(1.) This appeal has been filed by the judgment-debtor and it arises out of a miscellaneous case, registered on the judgment-debtor's application under Section 47 of the Code of Civil Procedure and Section 13 of the Bihar Moneylenders Act, in Execution Case No. 46 of 1959.
(2.) The facts necessary for determination of this appeal are these. The respondent Bank had instituted a suit against the appellant for a certain amount of money, said to have been overdrawn by the appellant from his account. The suit was decreed and execution has been levied. The judgment-debtor appellant filed an objection contending, inter alia, that if the execution case can proceed at all, the property which is proceeded against should be valued under the Bihar Money-lenders Act. According to the judgment-debtor appellant, after the property has been valued, only such portion of it should be sold which may be sufficient to satisfy the decree. This objection was considered by the learned Munsif under point No. 2. According; to the learned Munsif, the money for which the decree-holder had obtained a decree did not amount to a loan within the definition of that expression given, in the Moneylenders Act. This point was, therefore., negatived. On appeala by the judgment-debtor, this point was also re-iterated before the learned District Judge. The learned District Judge has also held that "the overdrawn amount" could not be said to be a loan within the meaning of that expression in the Bihar Moneylenders Act. This point has thus failed on appeal also.
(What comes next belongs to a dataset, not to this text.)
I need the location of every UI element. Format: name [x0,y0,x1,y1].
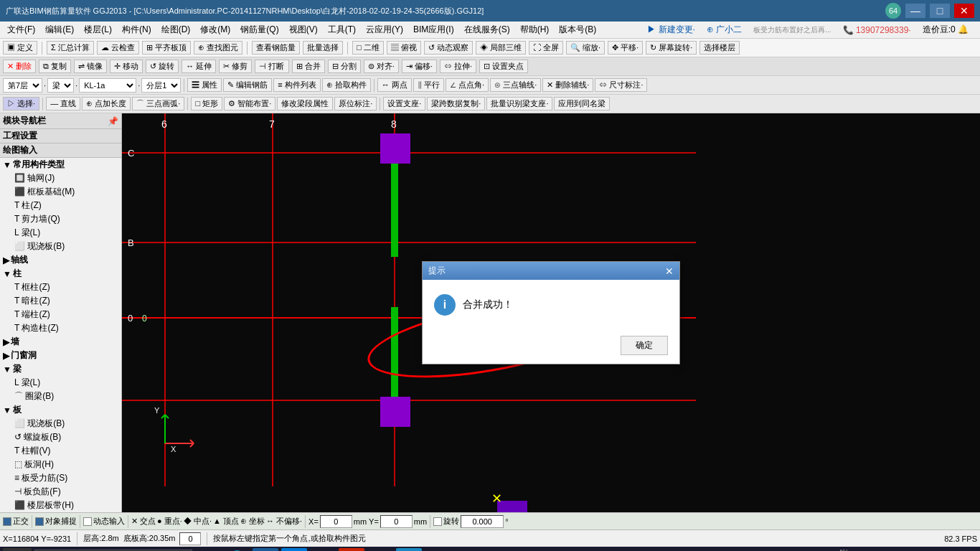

(3.) Learned counsel for the appellant has argued that the overdrawn amount, for which the Bank had instituted the money suit, was a loan within the meaning of Section 2(1) of the Bihar Moneylenders Act, and therefore, it was obligatory on the part of the executing court to value the land, which is being proceeded with, under Section 13 of the Money-lenders Act, and (sic) of that portion, proceeds of the sale of which the Court may consider to be sufficient to satisfy the decree. We have heard learned counsel for the parties on the question raised on behalf of the appellant, but we do not find sufficient materials on" record to accept the contention of the learned counsel for the appellant that the overdrawn amount fulfils the condition of a loan within the meaning of Section 2(f) of the Act. Loan, as defined in the Bihar: Moneylenders Act, means an advance, whether of money or in kind, on interest made by a moneylender, and it includes any transaction which in substance, is a loan. But no materials have been brought before us to indicate the circumstances under which the appellant was permitted to overdraw from his account. That there was not a regular overdraft bond executed by the judgment-debtor is not in dispute. All that is submitted is that the judgment-debtor was permitted to "over-draw" from his account, and for this amount the Bank instituted the suit. On this meagre material, it is not possible to hold that the amount for which the Bank had instituted the money suit was a loan-within the definition of the expression given in the Moneylenders Act. If the judgment-debtor was merely permitted to draw certain amount of money, although he had not that amount of money to his credit the transaction may not have amounted to a loan unless something more is brought on the record. No doubt the overdrawn amount was due to the Bank, for which the suit had been decreed. Nevertheless, it is difficult to hold that the overdrawn amount was an advance of money on interest or that, in substance, it was such an advance. In the application filed by the appellant, upon which the miscellaneous case arose, no materials were supplied for any conclusion in his favour in this respect. No evidence has also been adduced on his behalf. Under the circumstances, it is not possible to interfere with the judgment and order passed in this case.